(Dataset entries)
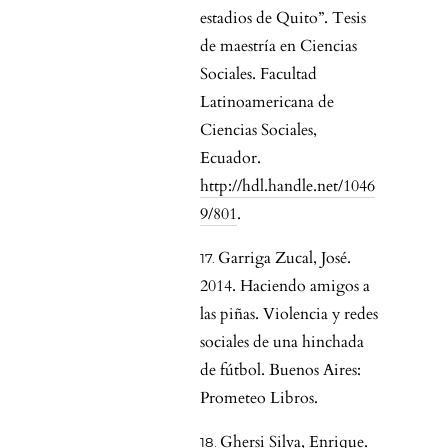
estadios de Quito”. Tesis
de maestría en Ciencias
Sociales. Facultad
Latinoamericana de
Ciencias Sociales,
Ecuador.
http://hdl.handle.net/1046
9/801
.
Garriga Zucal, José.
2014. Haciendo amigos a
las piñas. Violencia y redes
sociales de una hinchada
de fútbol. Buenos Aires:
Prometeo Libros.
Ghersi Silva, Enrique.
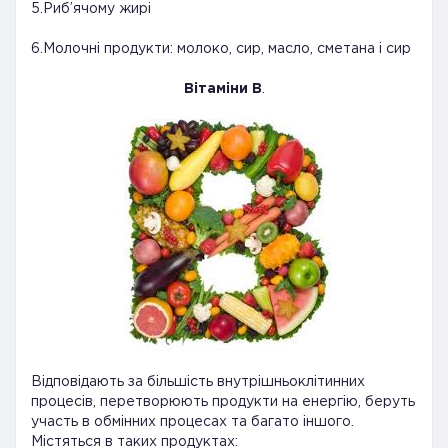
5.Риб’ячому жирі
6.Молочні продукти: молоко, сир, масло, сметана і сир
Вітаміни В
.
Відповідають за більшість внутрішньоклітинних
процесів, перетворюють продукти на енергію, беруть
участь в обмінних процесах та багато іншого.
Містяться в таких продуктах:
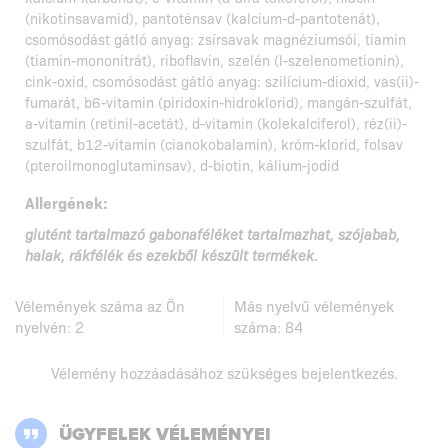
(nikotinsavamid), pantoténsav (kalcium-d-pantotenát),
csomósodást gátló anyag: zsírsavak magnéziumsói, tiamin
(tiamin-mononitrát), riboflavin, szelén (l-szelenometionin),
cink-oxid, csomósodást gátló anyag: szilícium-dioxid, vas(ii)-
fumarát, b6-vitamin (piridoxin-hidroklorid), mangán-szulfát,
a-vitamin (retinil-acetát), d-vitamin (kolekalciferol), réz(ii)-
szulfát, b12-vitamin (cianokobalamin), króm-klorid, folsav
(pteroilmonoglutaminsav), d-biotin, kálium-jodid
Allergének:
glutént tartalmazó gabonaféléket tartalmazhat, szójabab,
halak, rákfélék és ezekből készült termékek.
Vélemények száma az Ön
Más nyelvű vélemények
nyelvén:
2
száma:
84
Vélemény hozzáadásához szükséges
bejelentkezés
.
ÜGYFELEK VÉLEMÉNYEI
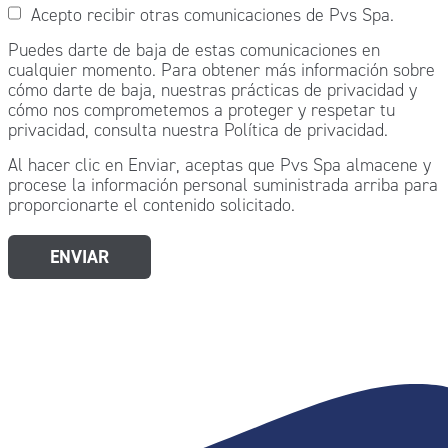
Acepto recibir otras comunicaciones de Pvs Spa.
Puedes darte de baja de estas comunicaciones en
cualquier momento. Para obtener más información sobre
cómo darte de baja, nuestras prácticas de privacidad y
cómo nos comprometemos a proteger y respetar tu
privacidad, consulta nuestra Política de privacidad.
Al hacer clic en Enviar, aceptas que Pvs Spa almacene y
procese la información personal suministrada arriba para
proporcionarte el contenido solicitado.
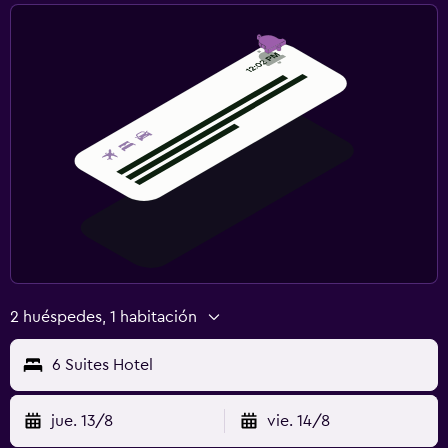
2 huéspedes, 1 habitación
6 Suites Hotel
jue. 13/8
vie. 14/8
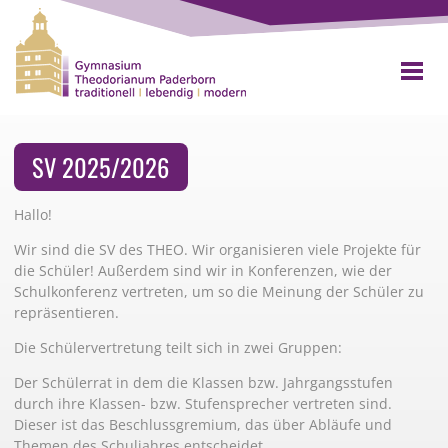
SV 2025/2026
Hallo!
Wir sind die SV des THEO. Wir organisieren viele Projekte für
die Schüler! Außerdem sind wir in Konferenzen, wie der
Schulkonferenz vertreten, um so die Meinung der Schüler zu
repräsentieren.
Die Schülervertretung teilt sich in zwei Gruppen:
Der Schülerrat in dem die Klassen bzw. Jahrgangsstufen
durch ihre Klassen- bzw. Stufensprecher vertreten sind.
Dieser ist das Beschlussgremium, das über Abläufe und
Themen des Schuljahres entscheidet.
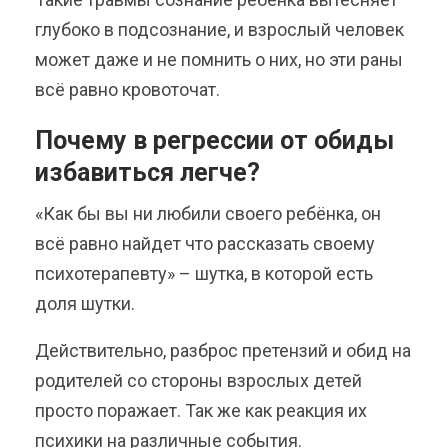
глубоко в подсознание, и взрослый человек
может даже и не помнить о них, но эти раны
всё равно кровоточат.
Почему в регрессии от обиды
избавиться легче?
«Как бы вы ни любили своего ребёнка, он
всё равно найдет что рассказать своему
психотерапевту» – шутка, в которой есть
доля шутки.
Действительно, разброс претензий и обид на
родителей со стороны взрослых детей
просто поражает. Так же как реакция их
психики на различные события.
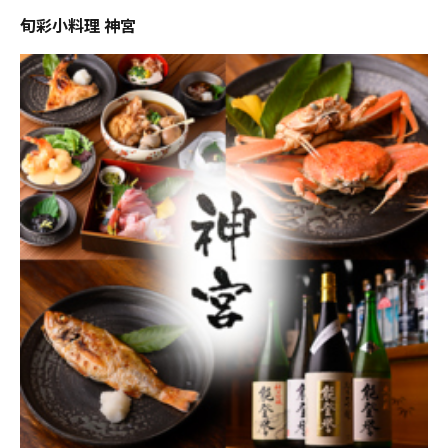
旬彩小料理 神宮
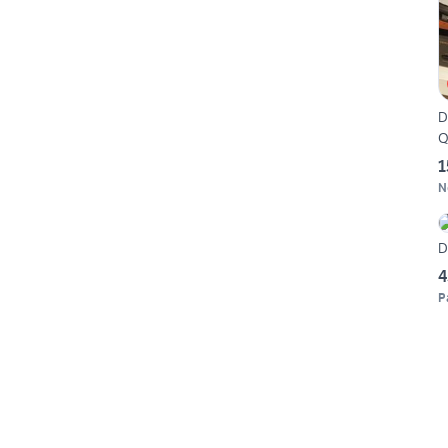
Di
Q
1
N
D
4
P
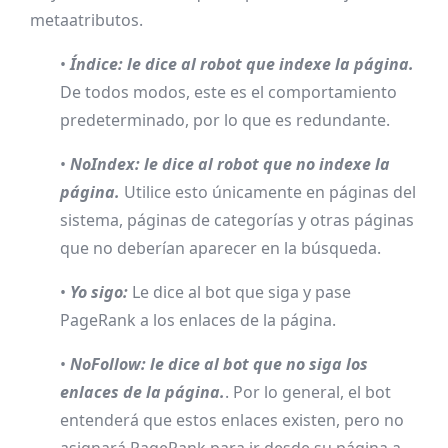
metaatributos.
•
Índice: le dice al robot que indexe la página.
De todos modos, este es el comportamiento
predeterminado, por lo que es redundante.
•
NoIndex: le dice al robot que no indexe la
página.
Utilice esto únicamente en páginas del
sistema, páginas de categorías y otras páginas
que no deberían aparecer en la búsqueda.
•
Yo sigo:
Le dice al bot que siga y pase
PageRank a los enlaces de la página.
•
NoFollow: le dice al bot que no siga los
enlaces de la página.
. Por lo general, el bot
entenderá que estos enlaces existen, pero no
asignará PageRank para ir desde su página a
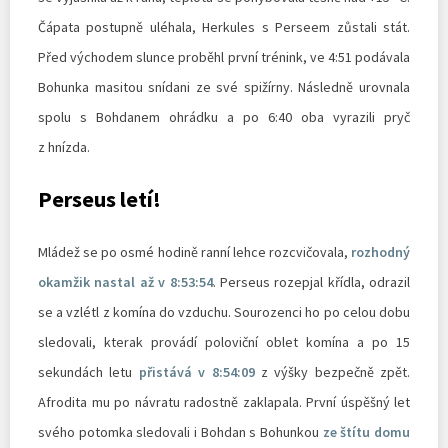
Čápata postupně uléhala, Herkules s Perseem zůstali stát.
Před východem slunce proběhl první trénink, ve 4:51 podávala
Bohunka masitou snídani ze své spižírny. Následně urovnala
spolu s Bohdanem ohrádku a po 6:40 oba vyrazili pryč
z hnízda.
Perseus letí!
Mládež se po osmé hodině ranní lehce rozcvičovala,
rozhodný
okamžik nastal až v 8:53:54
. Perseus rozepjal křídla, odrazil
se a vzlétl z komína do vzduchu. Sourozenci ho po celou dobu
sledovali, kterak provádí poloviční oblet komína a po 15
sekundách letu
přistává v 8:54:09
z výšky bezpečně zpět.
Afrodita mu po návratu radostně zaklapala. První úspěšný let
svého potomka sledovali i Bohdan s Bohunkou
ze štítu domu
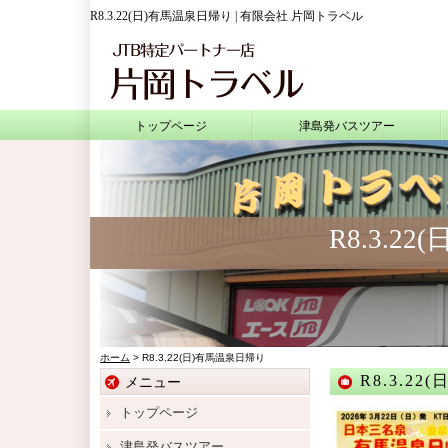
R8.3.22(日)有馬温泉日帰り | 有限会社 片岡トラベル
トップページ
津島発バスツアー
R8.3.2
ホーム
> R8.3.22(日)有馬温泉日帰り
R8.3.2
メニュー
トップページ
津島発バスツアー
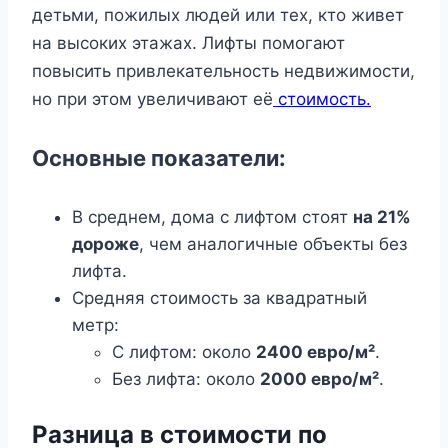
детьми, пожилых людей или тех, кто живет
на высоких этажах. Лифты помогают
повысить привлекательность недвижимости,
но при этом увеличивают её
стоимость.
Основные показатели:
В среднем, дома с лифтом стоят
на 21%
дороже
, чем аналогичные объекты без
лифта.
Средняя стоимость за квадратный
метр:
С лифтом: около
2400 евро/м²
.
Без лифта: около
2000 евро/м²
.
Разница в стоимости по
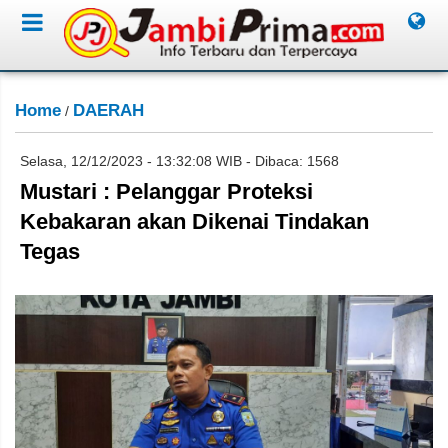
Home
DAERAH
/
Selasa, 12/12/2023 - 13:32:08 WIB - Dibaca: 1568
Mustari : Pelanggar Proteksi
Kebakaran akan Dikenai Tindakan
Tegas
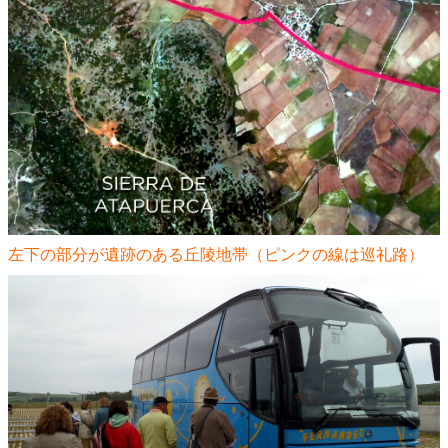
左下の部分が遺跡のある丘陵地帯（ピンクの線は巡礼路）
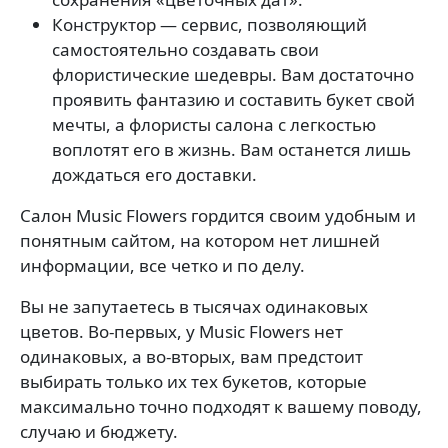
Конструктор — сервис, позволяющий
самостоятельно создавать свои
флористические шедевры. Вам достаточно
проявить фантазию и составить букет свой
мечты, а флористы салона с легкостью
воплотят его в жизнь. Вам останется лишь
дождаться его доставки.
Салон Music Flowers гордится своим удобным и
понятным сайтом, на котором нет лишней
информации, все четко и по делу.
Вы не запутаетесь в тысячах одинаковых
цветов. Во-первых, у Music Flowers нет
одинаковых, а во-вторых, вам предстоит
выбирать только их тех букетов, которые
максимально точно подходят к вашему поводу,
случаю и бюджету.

▸ Work task: Look above for the line with "cink-oxid, csomósodást gátló"; quote it and every line after it, stopping after the line with "SV 2025/2026", exactly, with nothing added and without pictures.

▸ Expected answer:
cink-oxid, csomósodást gátló anyag: szilícium-dioxid, vas(ii)-
fumarát, b6-vitamin (piridoxin-hidroklorid), mangán-szulfát,
a-vitamin (retinil-acetát), d-vitamin (kolekalciferol), réz(ii)-
szulfát, b12-vitamin (cianokobalamin), króm-klorid, folsav
(pteroilmonoglutaminsav), d-biotin, kálium-jodid
Allergének:
glutént tartalmazó gabonaféléket tartalmazhat, szójabab,
halak, rákfélék és ezekből készült termékek.
Vélemények száma az Ön
Más nyelvű vélemények
nyelvén:
2
száma:
84
Vélemény hozzáadásához szükséges
bejelentkezés
.
ÜGYFELEK VÉLEMÉNYEI
Acepto recibir otras comunicaciones de Pvs Spa.
Puedes darte de baja de estas comunicaciones en
cualquier momento. Para obtener más información sobre
cómo darte de baja, nuestras prácticas de privacidad y
cómo nos comprometemos a proteger y respetar tu
privacidad, consulta nuestra Política de privacidad.
Al hacer clic en Enviar, aceptas que Pvs Spa almacene y
procese la información personal suministrada arriba para
proporcionarte el contenido solicitado.
2 huéspedes, 1 habitación
6 Suites Hotel
jue. 13/8
vie. 14/8
SV 2025/2026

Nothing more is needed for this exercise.